Give back all of the data exactly as it appears here.
[Start of section]
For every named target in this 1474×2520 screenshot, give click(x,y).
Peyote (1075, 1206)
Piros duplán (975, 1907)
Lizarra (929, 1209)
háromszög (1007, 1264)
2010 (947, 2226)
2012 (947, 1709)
[End of section]
▶ [Solution]
For every named target in this 1474×2520 screenshot, give click(x,y).
Peyote (1075, 1206)
Piros duplán (975, 1907)
Lizarra (929, 1209)
háromszög (1007, 1264)
2010 (947, 2226)
2012 (947, 1709)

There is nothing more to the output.